# .243 Javelina Reloads



## Surculus Solitudo (Aug 18, 2009)

I know this is a handgun forum but just in case...I am going to reload for my .243 Weatherby Vanguard to hunt Javelina. What are your favorite bullets, powder, and recipies for lighter .243 cartridges? My rifle is the lightweight VGL model with the 20 inch barrel and a 1:10 twist. I am thinking about the 80 gr Sierra Gameking bulllet. I will be using new Winchester brass. This is my first shot at reloading rifle brass so any info would be helpful. Thanks in advance for your help!


----------



## TOF (Sep 7, 2006)

If your objective is taking a Javelina you don't need a majic bullet. They are not quite like Cape Buffalo.

Given this is your first excursion into loading rifle bullets, I suggest you select a load from one of the loading manuals you have or are going to purchase and have a go at it.
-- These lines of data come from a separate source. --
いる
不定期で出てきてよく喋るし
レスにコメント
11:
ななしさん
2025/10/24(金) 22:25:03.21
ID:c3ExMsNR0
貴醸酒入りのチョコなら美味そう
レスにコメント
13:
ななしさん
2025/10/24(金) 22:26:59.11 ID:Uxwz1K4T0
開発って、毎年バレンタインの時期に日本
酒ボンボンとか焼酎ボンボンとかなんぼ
Start on the low end of the powder charge range.

Reloading supplies are as with factory ammo a bit hard to get for some calibers at this time. That may or may not apply in your area to .243's.
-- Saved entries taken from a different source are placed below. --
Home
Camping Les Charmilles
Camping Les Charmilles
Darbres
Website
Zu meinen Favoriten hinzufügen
You might simply pick a .243 bullet a local vendor has on the shelf and a powder the Bullet manufacturer recommends in their load charts and go for it.

Speer bullets are available through most gun shops and Speer has an excellent manual. The powder at the top of the list is normally the one most preferred by the writer of the manual.
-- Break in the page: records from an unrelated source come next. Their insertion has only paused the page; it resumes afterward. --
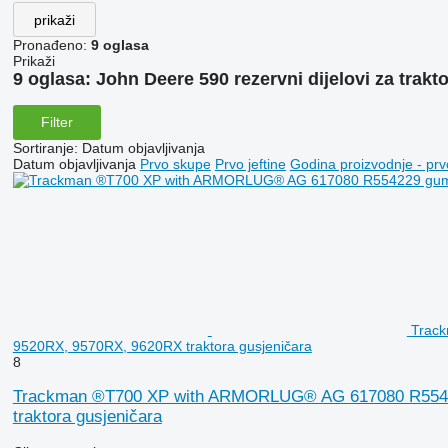
prikaži
Pronađeno:
9 oglasa
Prikaži
9 oglasa:
John Deere 590 rezervni dijelovi za trakt
Filter
Sortiranje
:
Datum objavljivanja
Datum objavljivanja
Prvo skupe
Prvo jeftine
Godina proizvodnje - prv
Track
9520RX, 9570RX, 9620RX traktora gusjeničara
8
Trackman ®T700 XP with ARMORLUG® AG 617080 R554229
traktora gusjeničara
The same can be said of other bullet mfg's.

Have fun

tumbleweed


----------



## Surculus Solitudo (Aug 18, 2009)

Thanks TOF. You read my mind...After I changed it. 

I realize now that the V-Max bullet is not really suitable for Javelina. I was able to order some Speer 85gr boat tail soft points from Powder Valley. Like you said, I had to do a lot of searching to find those. I also found some IMR 4895 powder which is a published load in my Speer manual. When the .243 dies get here I am going to load some rounds at different weights of powder, and head to the range to see what shoots best in my rifle.

I know I'll have fun! :smt023


----------



## TOF (Sep 7, 2006)

Surculus Solitudo said:


> Thanks TOF. You read my mind...After I changed it.
> 
> I realize now that the V-Max bullet is not really suitable for Javelina. I was able to order some Speer 85gr boat tail soft points from Powder Valley. Like you said, I had to do a lot of searching to find those. I also found some IMR 4895 powder which is a published load in my Speer manual. When the .243 dies get here I am going to load some rounds at different weights of powder, and head to the range to see what shoots best in my rifle.
> 
> I know I'll have fun! :smt023


That sounds like an excellent plan. Let us know how things work out and good luck on the hunt.

tumbleweed


----------